• Task statement: Show every line of the data that includes the word "mūsu".
_ _ _
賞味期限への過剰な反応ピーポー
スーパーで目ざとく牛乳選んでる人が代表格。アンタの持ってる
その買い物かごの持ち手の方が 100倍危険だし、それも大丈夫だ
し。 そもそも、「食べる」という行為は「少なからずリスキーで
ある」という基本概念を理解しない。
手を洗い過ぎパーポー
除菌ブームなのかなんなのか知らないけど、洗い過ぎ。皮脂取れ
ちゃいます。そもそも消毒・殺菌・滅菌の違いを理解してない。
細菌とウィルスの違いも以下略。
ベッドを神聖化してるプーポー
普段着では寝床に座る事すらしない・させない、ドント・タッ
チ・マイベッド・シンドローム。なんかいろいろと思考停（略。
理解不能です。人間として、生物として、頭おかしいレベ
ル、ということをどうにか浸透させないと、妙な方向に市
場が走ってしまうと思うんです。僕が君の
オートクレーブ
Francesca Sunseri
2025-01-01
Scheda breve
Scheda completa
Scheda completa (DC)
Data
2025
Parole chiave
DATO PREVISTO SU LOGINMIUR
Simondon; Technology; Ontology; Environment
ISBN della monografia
_ _ _
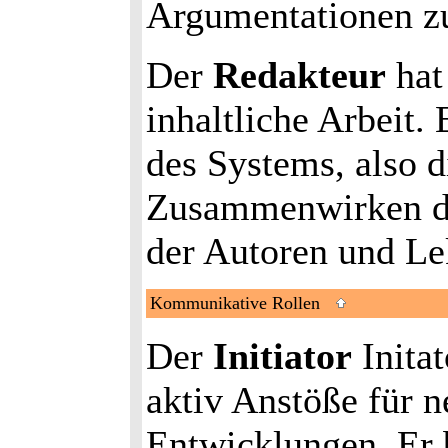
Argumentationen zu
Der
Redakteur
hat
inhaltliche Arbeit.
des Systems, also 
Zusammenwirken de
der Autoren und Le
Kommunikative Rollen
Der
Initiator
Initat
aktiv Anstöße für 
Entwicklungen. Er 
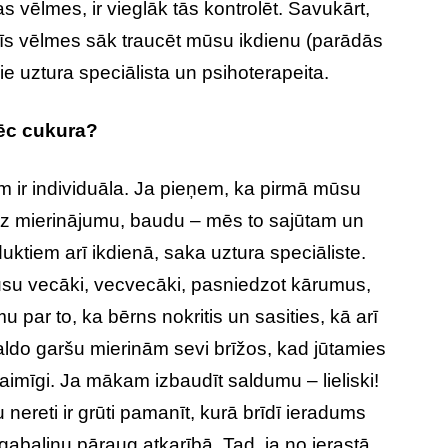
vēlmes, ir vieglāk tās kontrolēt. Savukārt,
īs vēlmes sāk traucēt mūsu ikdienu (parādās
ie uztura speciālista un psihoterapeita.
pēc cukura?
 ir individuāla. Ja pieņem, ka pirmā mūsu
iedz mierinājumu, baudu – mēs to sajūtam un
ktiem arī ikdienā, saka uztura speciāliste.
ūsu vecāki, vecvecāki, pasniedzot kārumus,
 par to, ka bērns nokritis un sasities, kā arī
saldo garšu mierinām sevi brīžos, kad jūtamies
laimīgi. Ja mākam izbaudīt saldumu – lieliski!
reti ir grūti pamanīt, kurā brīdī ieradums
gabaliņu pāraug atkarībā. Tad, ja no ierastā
_ _ _
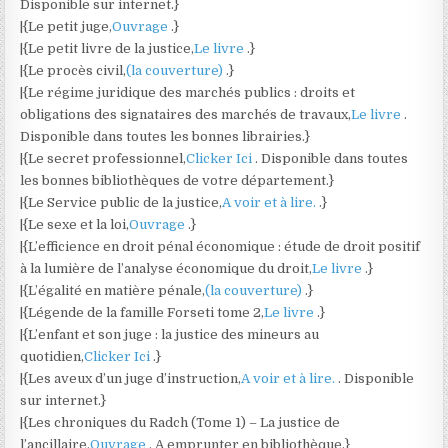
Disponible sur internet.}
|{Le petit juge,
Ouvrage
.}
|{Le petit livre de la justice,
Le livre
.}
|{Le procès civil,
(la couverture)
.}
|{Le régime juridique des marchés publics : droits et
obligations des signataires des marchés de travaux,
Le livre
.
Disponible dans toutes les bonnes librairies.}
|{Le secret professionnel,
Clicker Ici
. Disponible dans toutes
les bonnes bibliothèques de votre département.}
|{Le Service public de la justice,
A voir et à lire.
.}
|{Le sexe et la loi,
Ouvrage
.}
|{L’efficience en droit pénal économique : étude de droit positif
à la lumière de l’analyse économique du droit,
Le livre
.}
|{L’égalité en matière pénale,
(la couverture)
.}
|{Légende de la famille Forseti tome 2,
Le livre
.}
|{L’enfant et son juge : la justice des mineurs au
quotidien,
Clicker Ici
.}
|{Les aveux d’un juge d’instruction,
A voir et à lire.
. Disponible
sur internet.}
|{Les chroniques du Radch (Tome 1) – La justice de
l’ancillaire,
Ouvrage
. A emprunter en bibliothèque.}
_ _ _
• Answer section:
īs vēlmes sāk traucēt mūsu ikdienu (parādās
 ir individuāla. Ja pieņem, ka pirmā mūsu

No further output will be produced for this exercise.